Кизяк, слышал я, и в соседних селах уже делают и, наверное, везде, по всей стране — самое сейчас время для него, пока сенокос не начался. Да и куда без него, дров разве напасешься? Это все леса, которые смутно я себе представляю, порубить надо, тогда только хватит. Вот дед — тот вряд ли делает, они углем топят, наверное, как у нас в кузне. Приехал бы да помог. Не-ет, дед не приедет, не заставишь. Отец поминать о нем не хочет, молчит, лишь выпимши когда скажет, а так ни слова. И мы все тоже молчим, нельзя. Да и кому такой нужен он, дед, — мне, что ли? Он там кино на дому смотрит, а я здесь — работай, какой он дед…
Я смотрю на соседский круг. Девчонки те, сверстницы мои, тоже устали, непослушными ручонками укладывают, уминают навоз в станке и поднимают его с натугой, несут перед собой торопливыми шажками, откинувшись назад и пошатываясь, тонкие как тростиночки под тяжелой этой, в треть пуда почти, ношею… Они уже и не отстраняют от себя станки, сил нет, платьишки их на животах все как есть в навозе, и мои штаны и майка тоже…
И первой эту мою усталость замечает мама. С пытливою полуулыбкой-полужалостью смотрит она мне в глаза, говорит вроде бы весело:
— Ну как — идет работка-то?! Ну, и слава богу. Ничего: глаза страшатся, а руки делают. Сейчас он у нас запищит, круг-то… — И вдруг вспоминает: — Господи, жарит-то как — дыханьюшки моей нету! Сбегал бы ты, сынок, за водой — вышла вся в чайнике, выпили.

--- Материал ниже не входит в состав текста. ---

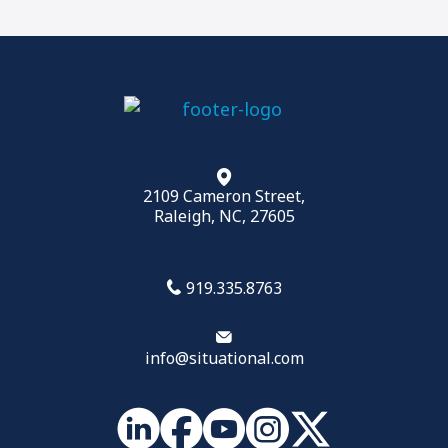
Your Leadership Brand
Effective 1:1s
,
Team Meetings
,
Building Trust
more
2109 Cameron Street,
Raleigh, NC, 27605
919.335.8763
info@situational.com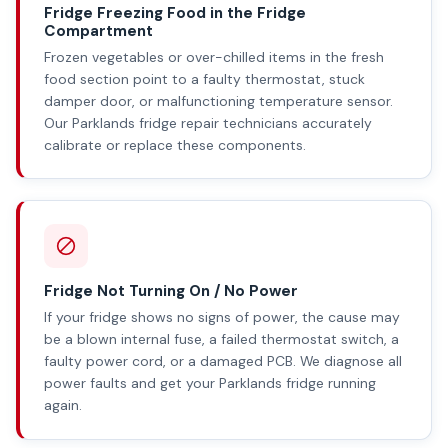
Fridge Freezing Food in the Fridge
Compartment
Frozen vegetables or over-chilled items in the fresh
food section point to a faulty thermostat, stuck
damper door, or malfunctioning temperature sensor.
Our Parklands fridge repair technicians accurately
calibrate or replace these components.
Fridge Not Turning On / No Power
If your fridge shows no signs of power, the cause may
be a blown internal fuse, a failed thermostat switch, a
faulty power cord, or a damaged PCB. We diagnose all
power faults and get your Parklands fridge running
again.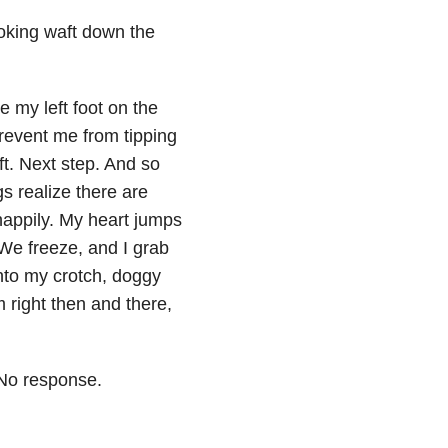
ooking waft down the
e my left foot on the
prevent me from tipping
ft. Next step. And so
s realize there are
happily. My heart jumps
 We freeze, and I grab
into my crotch, doggy
 right then and there,
 No response.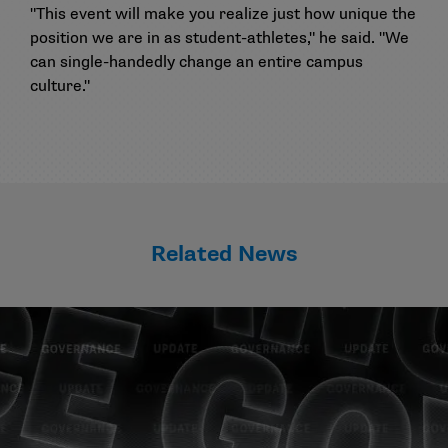
"This event will make you realize just how unique the
position we are in as student-athletes," he said. "We
can single-handedly change an entire campus
culture."
Related News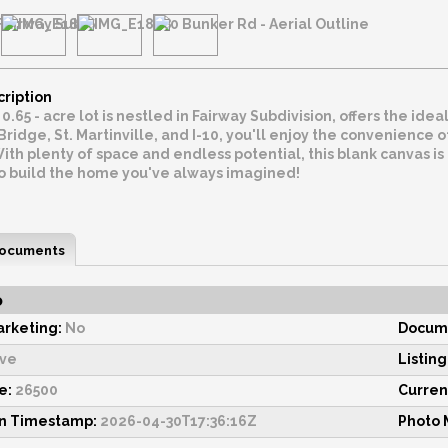
cription
 0.65 - acre lot is nestled in Fairway Subdivision, offers the id
ridge, St. Martinville, and I-10, you'll enjoy the convenience
With plenty of space and endless potential, this blank canvas is r
to build the home you've always imagined!
ocuments
o
rketing:
No
Docume
ive
Listing
e:
26500
Current
on Timestamp:
2026-04-30T17:36:16Z
Photo 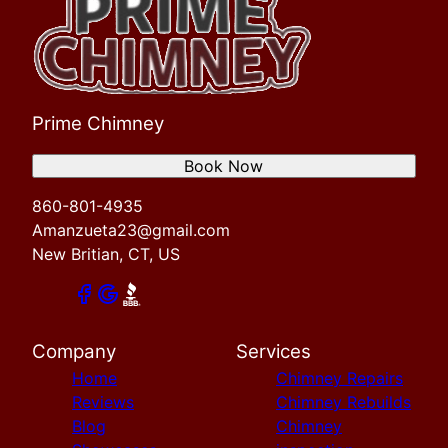
Prime Chimney
Book Now
860-801-4935
Amanzueta23@gmail.com
New Britian, CT, US
Company
Services
Home
Chimney Repairs
Reviews
Chimney Rebuilds
Blog
Chimney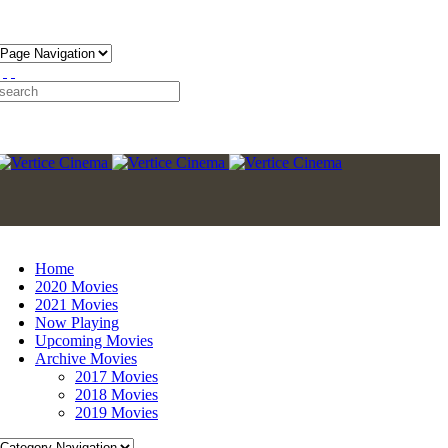
Home
2020 Movies
2021 Movies
Now Playing
Upcoming Movies
Archive Movies
2017 Movies
2018 Movies
2019 Movies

— Вот-вот, — поддерживает ее тетка моя, Марфуня, и кричит соседям нашим: — Вы-то как там — с водой? А то пусть молодяка наша сбегает в село, к колодцу, — как оно будет хорошо, холодненькой-то!
— А и то, — соглашается хозяйка Печкиных. — Ну-ка, девки, слетайте-ка с женишком… Хорош женишок, ты гли-ко — не хуже тещи кизяки кладет. А засылайте к нам сватов, под осень?!
— Ну и что ж — и зашлем! — с веселой уверенностью говорит отец и разгибается, смотрит насмешливо и ласково, руки у него, как и у всех, чуть не по локоть в навозе. — Залог ваш, утиральники готовьте, нечего и медлить.
— А у нас есть, хоть сейчас!
— Еще чего!.. — ворчу я и что есть силы хмурюсь, показываю всем, что этим меня теперь не проведешь, нечего понапрасну болтать; а на девчат не могу, не хочу смотреть — стыдно… Что за народ глупый, думаю: ведь знают же, что маленьких не женят, не испугаешь меня теперь этим — а болтают… Прямо какие-то непонимающие они, все на что-нибудь девчачье намекают — дались они им, эти девчата!
От колодца мы возвращаемся, когда уже по всей округе вовсю завечерело. От круга всего ничего осталось, один мысок, бабы обложили его своими досками вкруговую, добирают остатнее — и я будто в самом деле слышу, как он пищит, круг, жалуется, добиваемый сильными, со стороны глянуть — словно бы и неуставшими руками матери моей и теток. У соседей кусок еще порядочный, но там, глядя на ночь, тоже торопятся, работают уже молча — усталь свое взяла, не до разговоров.